Material provided Block Start
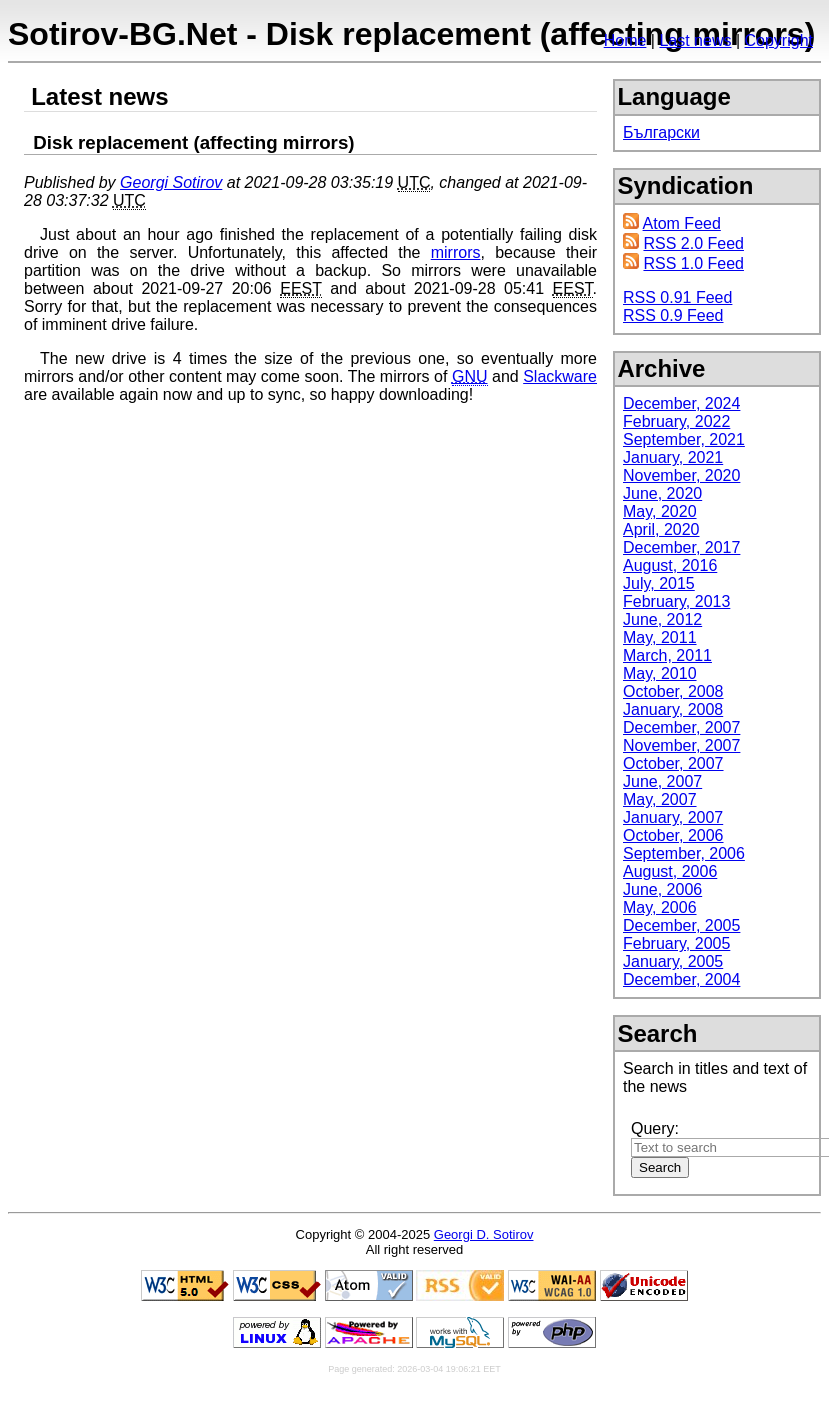 Image resolution: width=829 pixels, height=1420 pixels. What do you see at coordinates (676, 421) in the screenshot?
I see `February, 2022` at bounding box center [676, 421].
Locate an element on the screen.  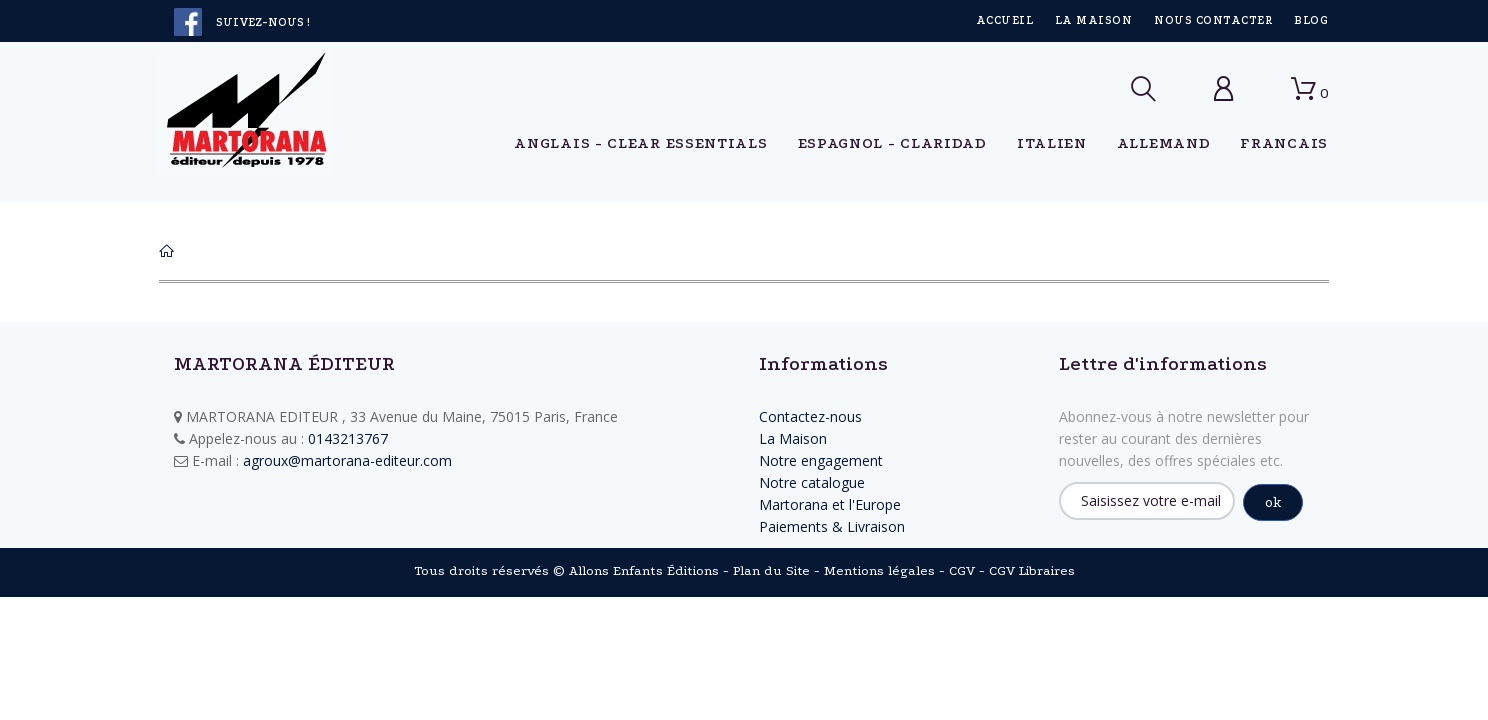
Blog is located at coordinates (1311, 20).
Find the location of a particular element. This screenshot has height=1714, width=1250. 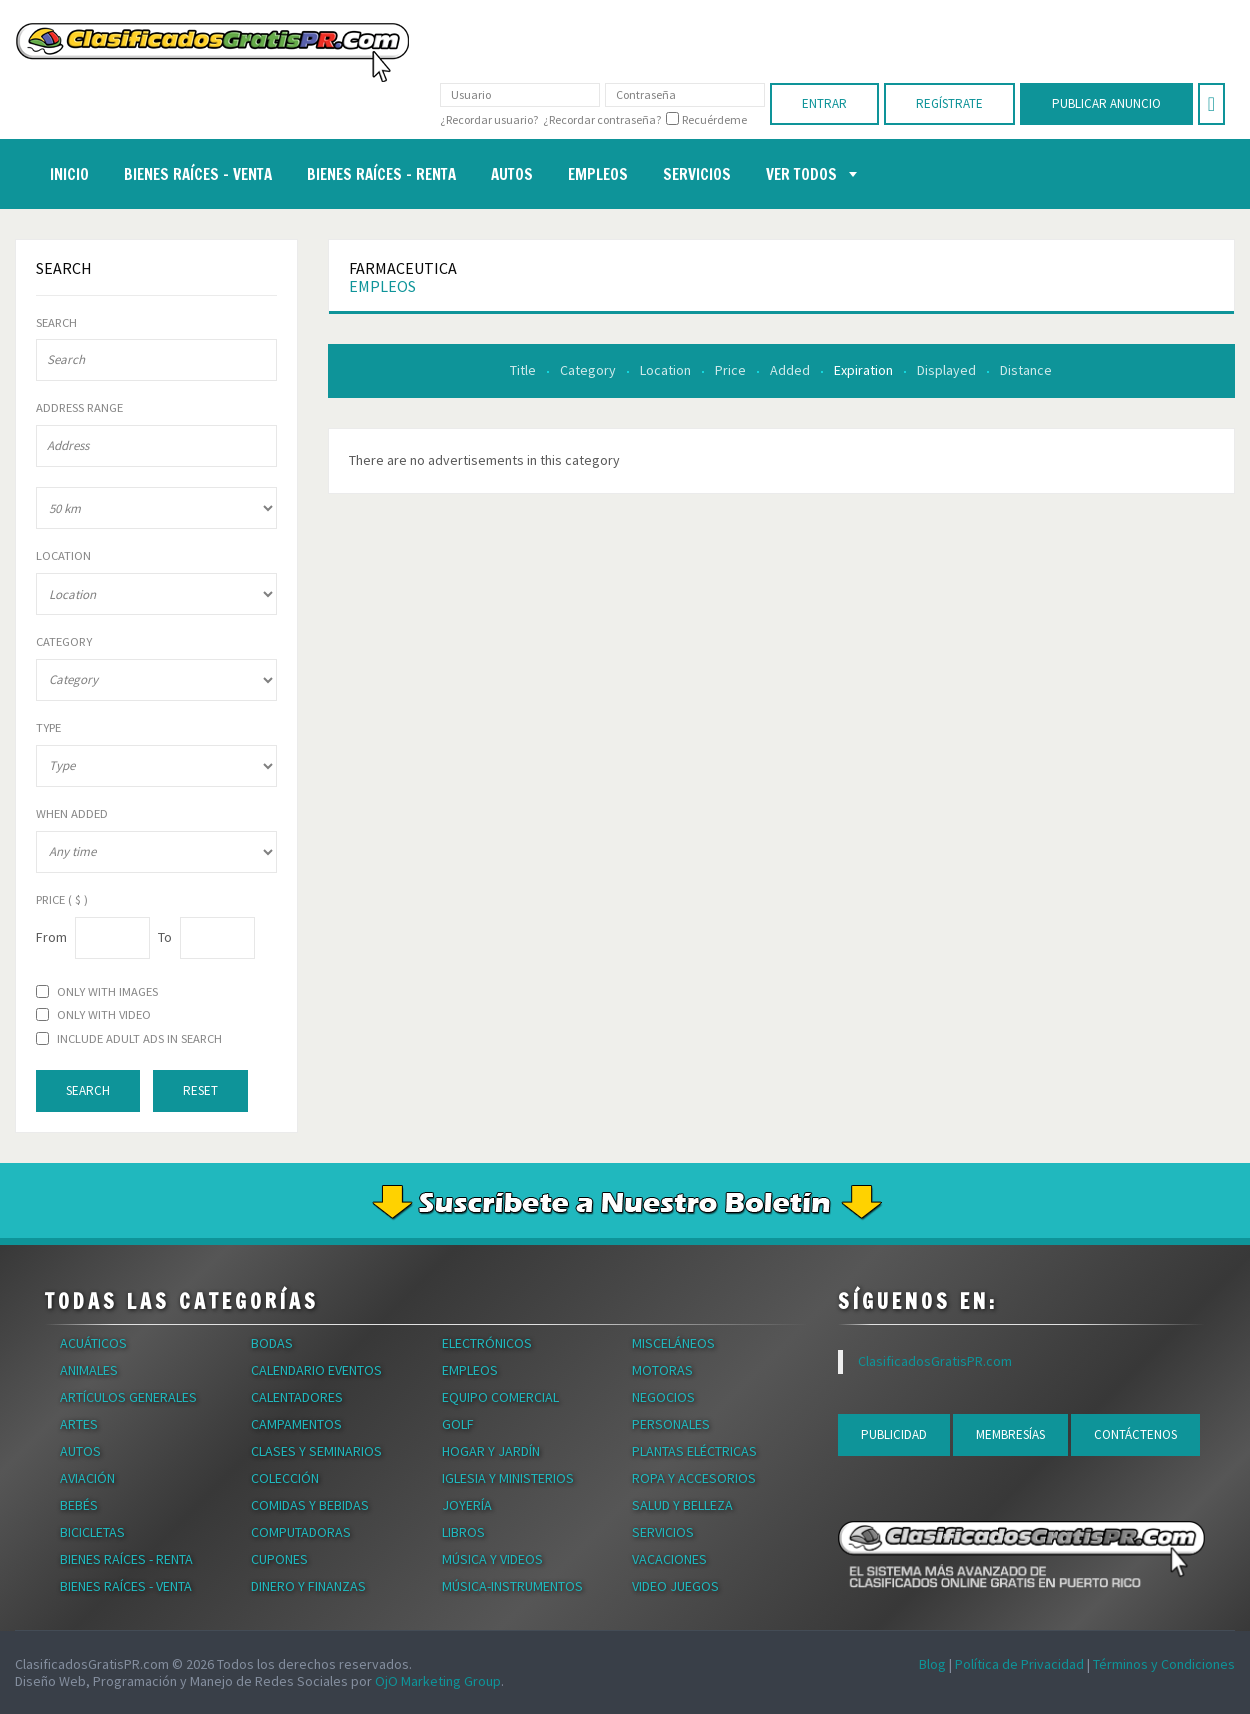

Joyería is located at coordinates (467, 1505).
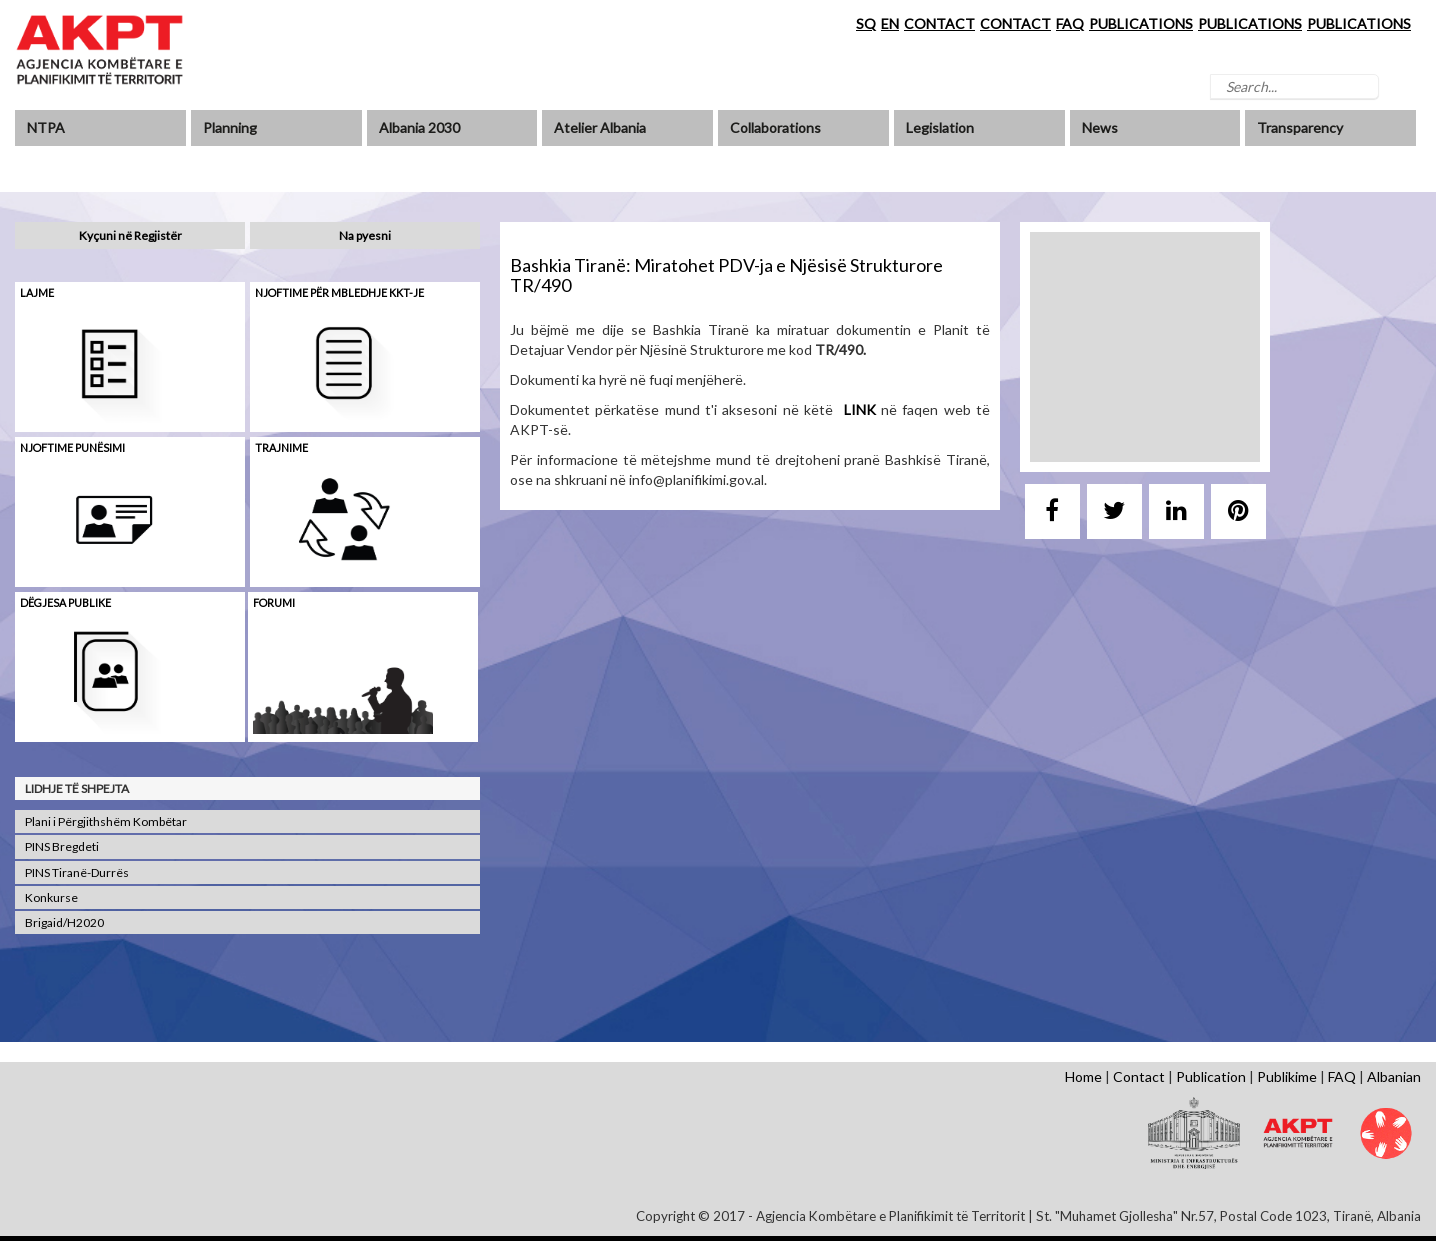  I want to click on PINS Tiranë-Durrës, so click(77, 872).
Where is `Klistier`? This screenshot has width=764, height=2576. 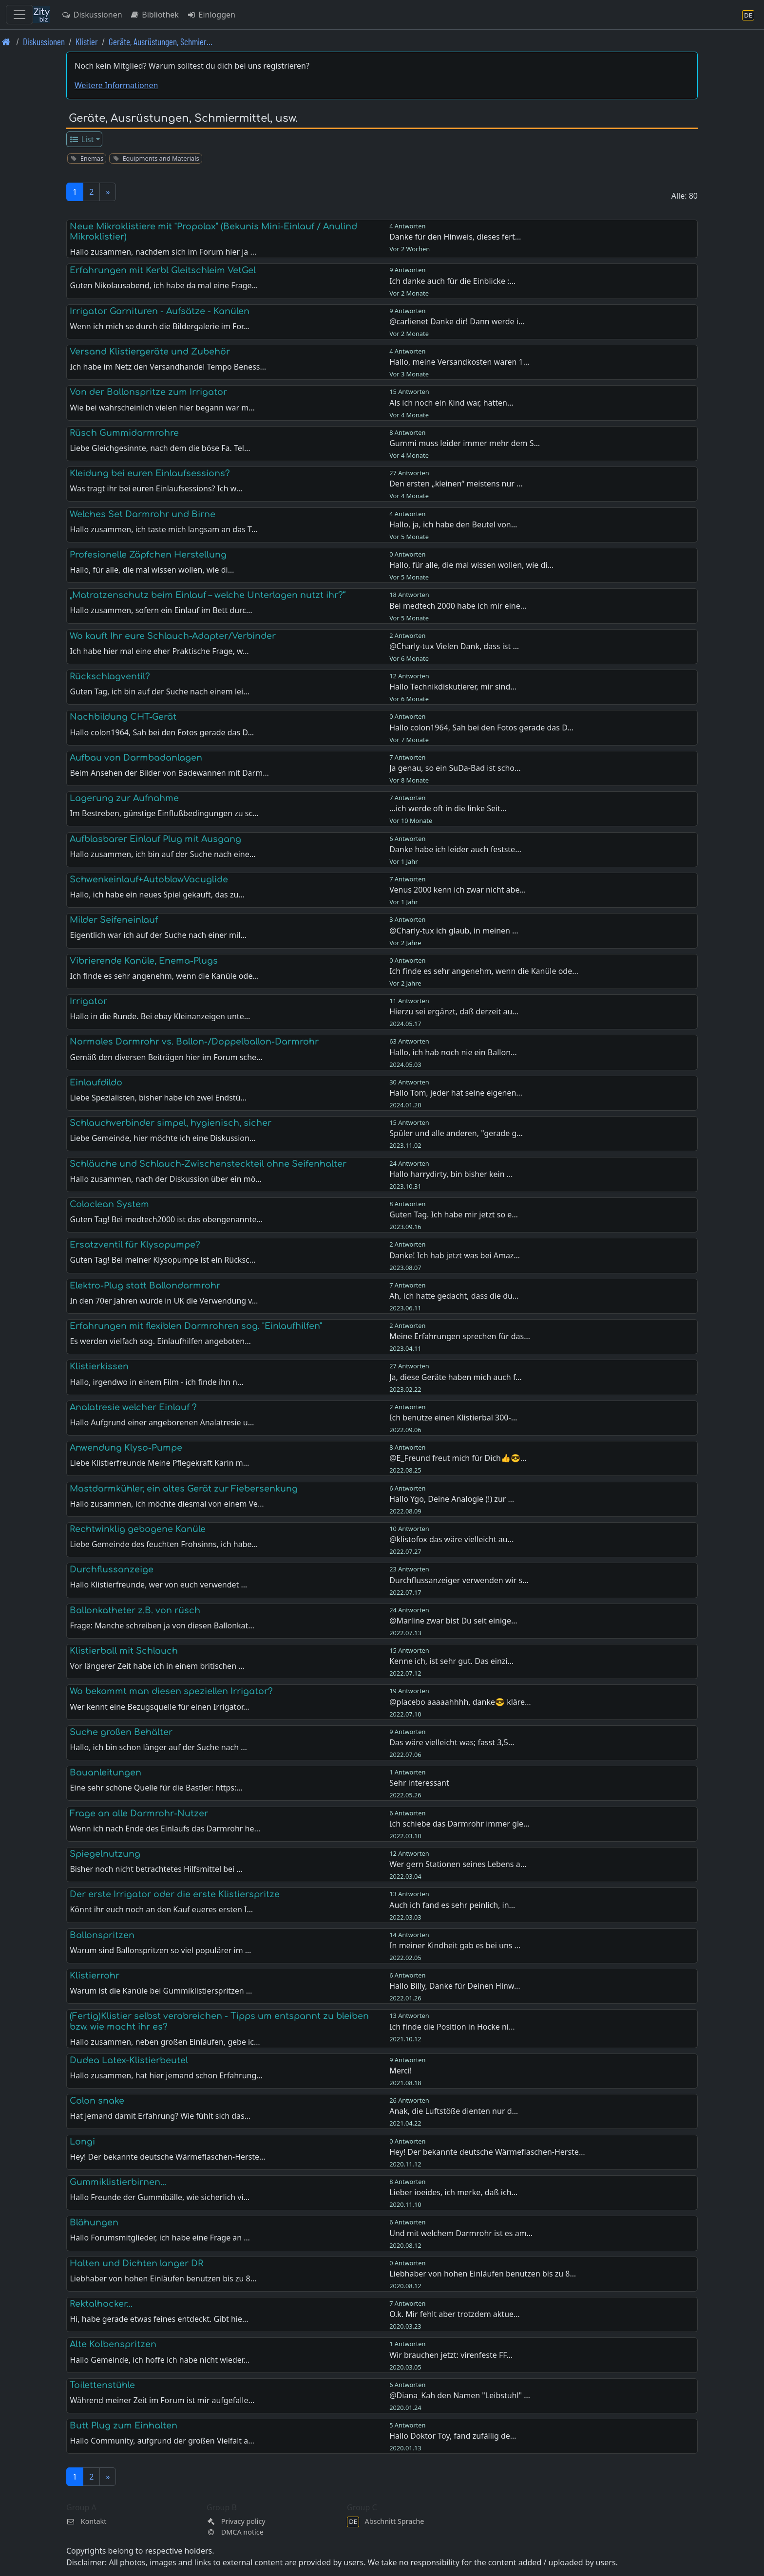
Klistier is located at coordinates (87, 41).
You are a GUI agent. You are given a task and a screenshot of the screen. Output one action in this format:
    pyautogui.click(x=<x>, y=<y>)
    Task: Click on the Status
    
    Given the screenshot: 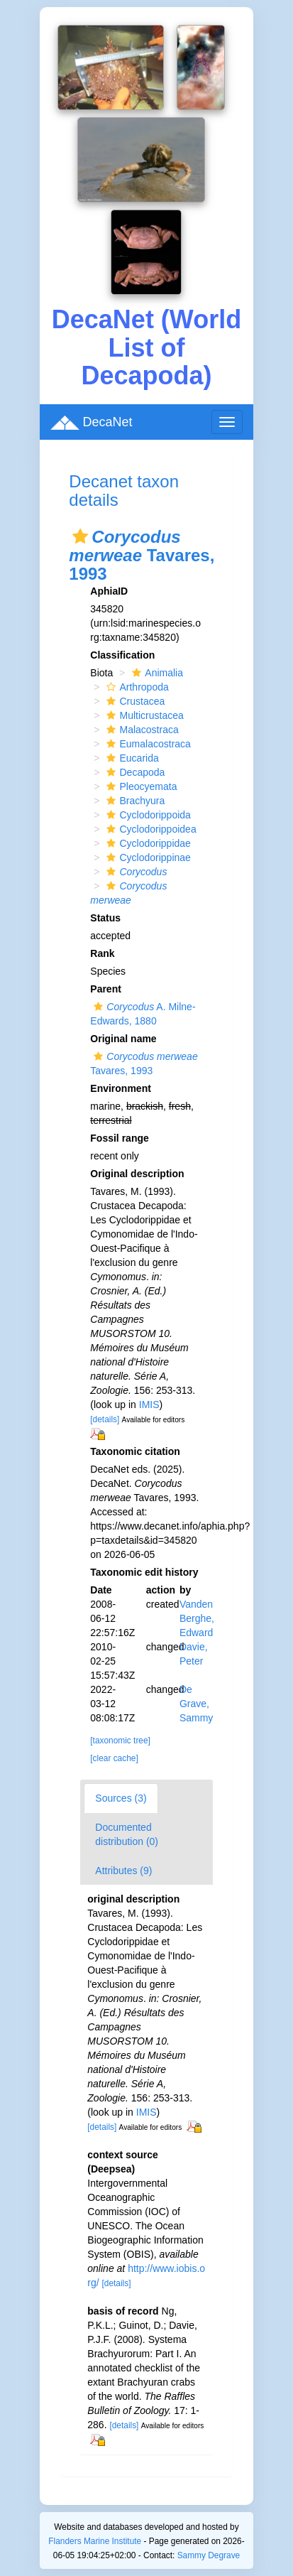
Material provided Block End
▶ **Work instructions**
Nothing but the lines from the one containing "Locate an element on the screen." to the last line of the records should be returned, exactly as they appear and without pictures.

▶ **Result for this task**
Locate an element on the screen.  
Blog is located at coordinates (1311, 20).
Find the location of a particular element. This screenshot has height=1714, width=1250. 

Joyería is located at coordinates (467, 1505).
  I want to click on PINS Tiranë-Durrës, so click(77, 872).
Where is `Klistier`? This screenshot has width=764, height=2576. 
Klistier is located at coordinates (87, 41).
You are a GUI agent. You are given a task and a screenshot of the screen. Output one action in this format:
    pyautogui.click(x=<x>, y=<y>)
    Task: Click on the Status
    
    Given the screenshot: 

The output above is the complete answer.